While I understand there might be a few sceptics out there mumbling the words “well, that’s a rather strong statement” and I would have to agree with them, it’s only once you’ve experienced the car in its entirety that you quickly realise there’s nothing quite like it. It seems VW does actually have the product to back up its schoolyard banter.
The new Golf garnered a lot of attention from fellow motorists during our launch drive in PE. That’s because the timeless shape of the Golf has evolved and the new design is no different, retaining much of the original Golf heritage characterised by the typical C-pillars and long roofline. The designers have gone to extreme lengths to give the car a more premium feel by moving the front wheels further forward and making the front overhangs shorter.
Every line of the Golf 7 tells a story and is more than a mere aesthetically pleasing styling cue. For example, the line running through the side profile aims to lower the visual centre of gravity of the car, giving it a more solid and athletic road stance.
Even the interior has been significantly upgraded with new switchgear and superb ergonomics. The new generation of infotainment sees all models boasting touchscreens as standard. It’s available in three different display sizes: 5-inch, 5.8-inch and 8-inch. For the first time, Volkswagen is implementing displays that have proximity sensors (5.8-inch and 8-inch display). As soon as the driver or front passenger moves a finger near the touchscreen, the system automatically switches from display mode to input mode.
The display mode shows a screen that is reduced to the essentials. In input mode the elements that can be activated by touch are specially highlighted to simplify intuitive operation. That’s something you might expect to find in one of James Bond’s cars. Just goes to show how intent VW is on dominating the market, as the Golf easily punches above its weight and is a worthy competitor to some premium brands.
The comprehensive engine line-up complements the car’s sublime chassis and handling prowess. Powertrains available include the base model 1.2 TSI 77kW with BlueMotion Technology that consumes around 4.9L/100 km and has a CO2 rating of 114 g/km.
The 1.4 TSI with 103 kW and 2.0 TDI with 110 kW replace the 1.4 TSI with 118 kW and 2.0 TDI with 103 kW respectively.

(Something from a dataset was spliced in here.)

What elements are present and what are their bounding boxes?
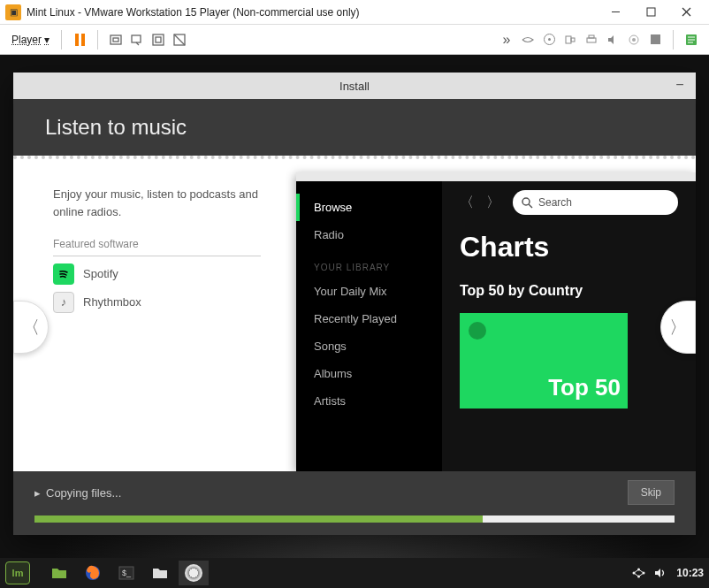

The combined fuel consumption of the 1.4 TSI engine is: 5.3 L/100 km (equating to 121 g/km CO2) whilst the 2.0 TDI has a combined fuel consumption of 4.5 L/100km (equating to 119 g/km CO2 ). A 1.4 TSI with 90kW will also be available as will a 2.0 TDI with 81kW of power.

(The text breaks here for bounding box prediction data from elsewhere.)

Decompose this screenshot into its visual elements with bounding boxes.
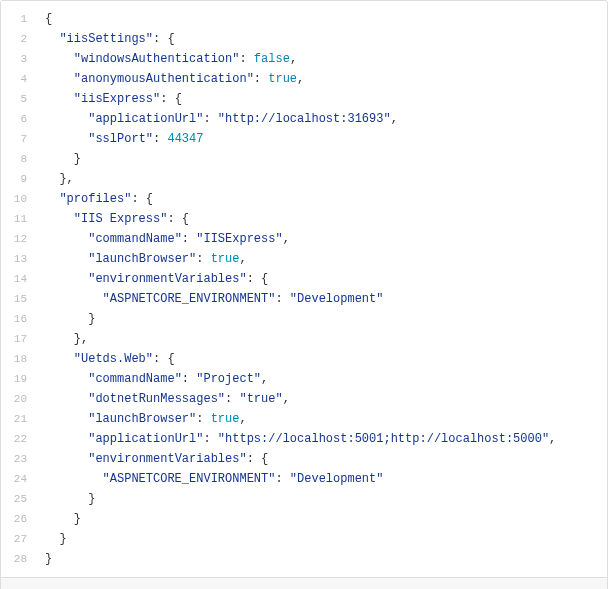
- line-number[interactable]: 10: [1, 189, 37, 209]
- code-line: "ASPNETCORE_ENVIRONMENT": "Development": [37, 289, 607, 309]
- code-line: {: [37, 9, 607, 29]
- code-line: }: [37, 549, 607, 569]
- line-number[interactable]: 13: [1, 249, 37, 269]
- line-number[interactable]: 28: [1, 549, 37, 569]
- code-line: },: [37, 169, 607, 189]
- code-line: "environmentVariables": {: [37, 269, 607, 289]
- code-line: "dotnetRunMessages": "true",: [37, 389, 607, 409]
- code-line: "Uetds.Web": {: [37, 349, 607, 369]
- line-number[interactable]: 22: [1, 429, 37, 449]
- line-number[interactable]: 23: [1, 449, 37, 469]
- code-line: "iisExpress": {: [37, 89, 607, 109]
- code-line: "launchBrowser": true,: [37, 409, 607, 429]
- line-number[interactable]: 9: [1, 169, 37, 189]
- code-line: "ASPNETCORE_ENVIRONMENT": "Development": [37, 469, 607, 489]
- code-source: { "iisSettings": { "windowsAuthenticatio…: [37, 1, 607, 577]
- line-number[interactable]: 14: [1, 269, 37, 289]
- code-line: }: [37, 529, 607, 549]
- line-number[interactable]: 15: [1, 289, 37, 309]
- code-line: "applicationUrl": "https://localhost:500…: [37, 429, 607, 449]
- line-number[interactable]: 16: [1, 309, 37, 329]
- code-line: "sslPort": 44347: [37, 129, 607, 149]
- line-number[interactable]: 7: [1, 129, 37, 149]
- line-number[interactable]: 18: [1, 349, 37, 369]
- code-line: "commandName": "Project",: [37, 369, 607, 389]
- code-line: "profiles": {: [37, 189, 607, 209]
- line-number[interactable]: 21: [1, 409, 37, 429]
- code-line: }: [37, 489, 607, 509]
- line-number[interactable]: 20: [1, 389, 37, 409]
- line-number[interactable]: 19: [1, 369, 37, 389]
- code-line: "commandName": "IISExpress",: [37, 229, 607, 249]
- line-number[interactable]: 8: [1, 149, 37, 169]
- line-number[interactable]: 26: [1, 509, 37, 529]
- line-number[interactable]: 6: [1, 109, 37, 129]
- line-number[interactable]: 4: [1, 69, 37, 89]
- code-line: },: [37, 329, 607, 349]
- line-number[interactable]: 17: [1, 329, 37, 349]
- code-line: }: [37, 509, 607, 529]
- gist-meta: launchSettings.json hosted with ❤ by Git…: [1, 577, 607, 589]
- code-line: "environmentVariables": {: [37, 449, 607, 469]
- line-number[interactable]: 2: [1, 29, 37, 49]
- code-line: "anonymousAuthentication": true,: [37, 69, 607, 89]
- line-number[interactable]: 3: [1, 49, 37, 69]
- line-number[interactable]: 24: [1, 469, 37, 489]
- line-number[interactable]: 25: [1, 489, 37, 509]
- line-numbers: 1234567891011121314151617181920212223242…: [1, 1, 37, 577]
- gist-container: 1234567891011121314151617181920212223242…: [0, 0, 608, 589]
- line-number[interactable]: 12: [1, 229, 37, 249]
- code-line: "iisSettings": {: [37, 29, 607, 49]
- line-number[interactable]: 5: [1, 89, 37, 109]
- code-line: "windowsAuthentication": false,: [37, 49, 607, 69]
- code-line: "IIS Express": {: [37, 209, 607, 229]
- line-number[interactable]: 1: [1, 9, 37, 29]
- code-line: }: [37, 149, 607, 169]
- code-block: 1234567891011121314151617181920212223242…: [1, 1, 607, 577]
- code-line: "launchBrowser": true,: [37, 249, 607, 269]
- line-number[interactable]: 11: [1, 209, 37, 229]
- code-line: }: [37, 309, 607, 329]
- code-line: "applicationUrl": "http://localhost:3169…: [37, 109, 607, 129]
- line-number[interactable]: 27: [1, 529, 37, 549]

The various guises will either be available in a five-speed manual (2.0 TDI with 81 kW), six-speed manual (1.2 TSI with 77 kW, 1.4 TSI with 90 kW and 1.4 TSI with 103 kW); six-speed DSG (2.0 TDI with 110 kW) and seven-speed DSG (1.4 TSI with 90 kW).
There’s a lot to rattle on about this highly anticipated car that’ll surely set this segment alight with its healthy array of new and innovative safety features and athletic physique. But one thing VW certainly got right is the aggressive pricing, which will leave its competitors playing catch-up for a while.
The new Golf model range comes standard with a 5 year/90 000km Service Plan, 3 year/120 000km warranty.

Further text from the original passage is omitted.